Pull every line holding the word "COOP" from the data below and copy it.

Page-level text extractions
# # #
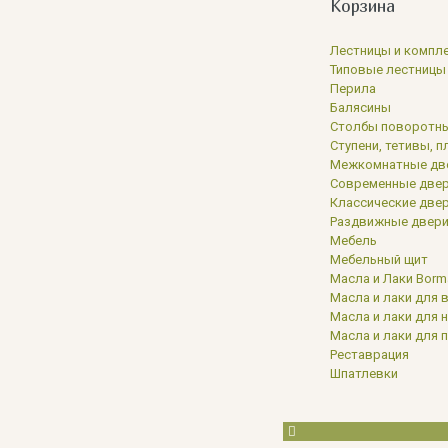
Корзина
Лестницы и компл
Типовые лестницы
Перила
Балясины
Столбы поворотн
Ступени, тетивы, 
Межкомнатные две
Современные две
Классические две
Раздвижные двер
Мебель
Мебельный щит
Масла и Лаки Bor
Масла и лаки для 
Масла и лаки для 
Масла и лаки для 
Реставрация
Шпатлевки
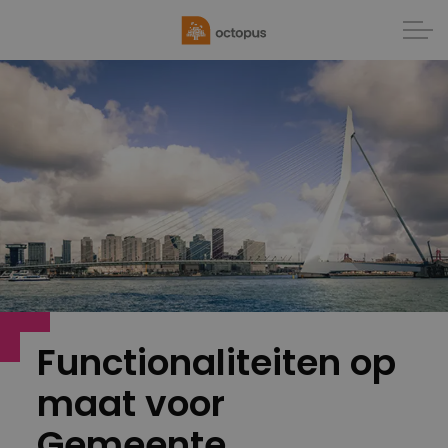
Functionaliteiten op
maat voor
Gemeente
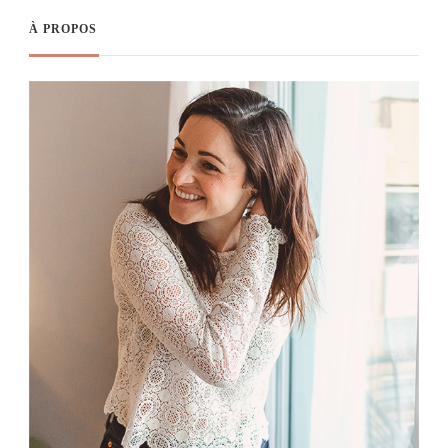
À PROPOS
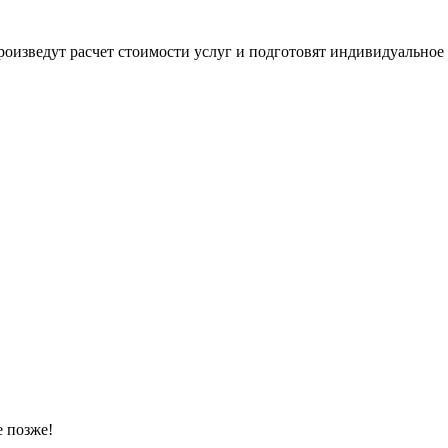
оизведут расчет стоимости услуг и подготовят индивидуальное
 позже!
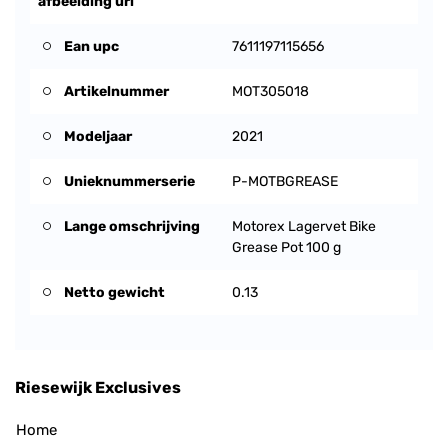
afbeelding url
Ean upc
7611197115656
Artikelnummer
MOT305018
Modeljaar
2021
Unieknummerserie
P-MOTBGREASE
Lange omschrijving
Motorex Lagervet Bike
Grease Pot 100 g
Netto gewicht
0.13
Riesewijk Exclusives
Home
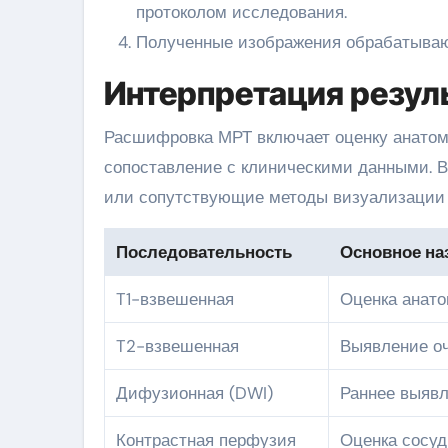
протоколом исследования.
Полученные изображения обрабатываю
Интерпретация резуль
Расшифровка МРТ включает оценку анатоми
сопоставление с клиническими данными. В
или сопутствующие методы визуализации 
Последовательность
Основное на
T1-взвешенная
Оценка анато
T2-взвешенная
Выявление оч
Дифузионная (DWI)
Раннее выяв
Контрастная перфузия
Оценка сосуд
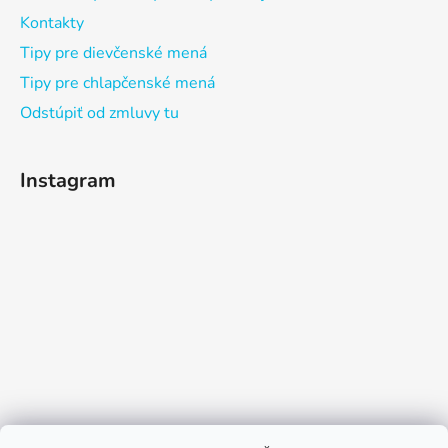
Kontakty
Tipy pre dievčenské mená
Tipy pre chlapčenské mená
Odstúpiť od zmluvy tu
Instagram
Sledovať na Instagrame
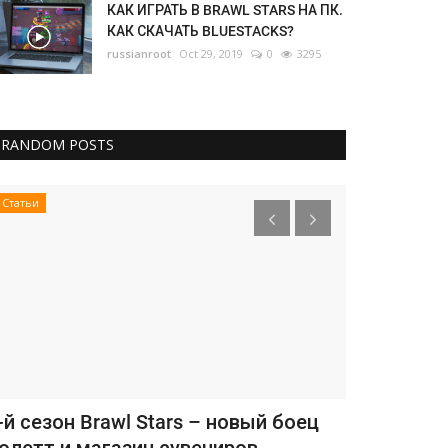
КАК ИГРАТЬ В BRAWL STARS НА ПК.
КАК СКАЧАТЬ BLUESTACKS?
russianroot
Oct 29, 2019
0
3295
RANDOM POSTS
Статьи
Статьи
-й сезон Brawl Stars – новый боец
Обновление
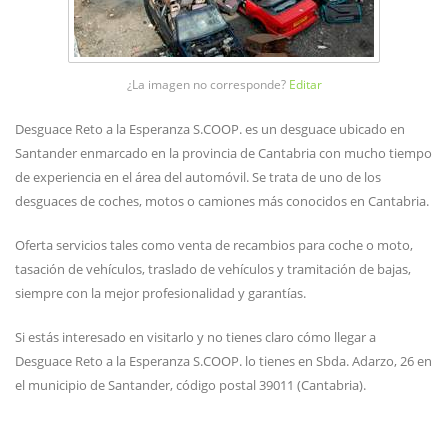
¿La imagen no corresponde?
Editar
Desguace Reto a la Esperanza S.COOP. es un desguace ubicado en
Santander enmarcado en la provincia de Cantabria con mucho tiempo
de experiencia en el área del automóvil. Se trata de uno de los
desguaces de coches, motos o camiones más conocidos en Cantabria.
Oferta servicios tales como venta de recambios para coche o moto,
tasación de vehículos, traslado de vehículos y tramitación de bajas,
siempre con la mejor profesionalidad y garantías.
Si estás interesado en visitarlo y no tienes claro cómo llegar a
Desguace Reto a la Esperanza S.COOP. lo tienes en Sbda. Adarzo, 26 en
el municipio de Santander, código postal 39011 (Cantabria).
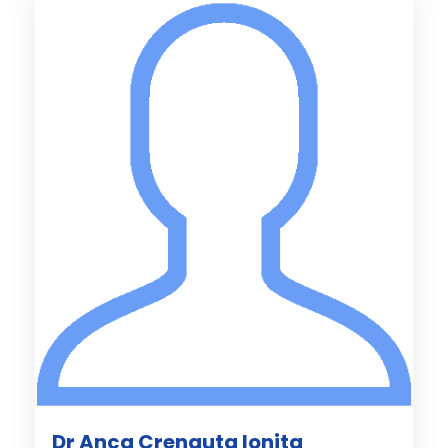
Dr Anca Crenguta Ionita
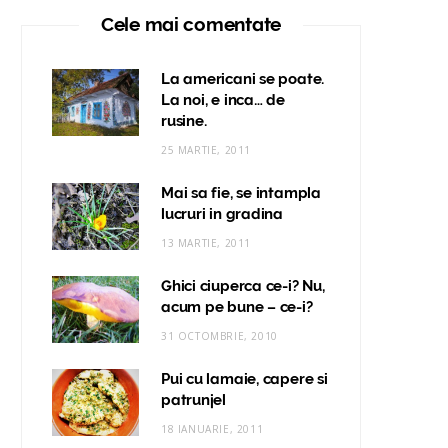
Cele mai comentate
La americani se poate.
La noi, e inca… de
rusine.
25 MARTIE, 2011
Mai sa fie, se intampla
lucruri in gradina
13 MARTIE, 2011
Ghici ciuperca ce-i? Nu,
acum pe bune – ce-i?
31 OCTOMBRIE, 2010
Pui cu lamaie, capere si
patrunjel
18 IANUARIE, 2011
# # #
The answer:
Desguace Reto a la Esperanza S.COOP. es un desguace ubicado en
Desguace Reto a la Esperanza S.COOP. lo tienes en Sbda. Adarzo, 26 en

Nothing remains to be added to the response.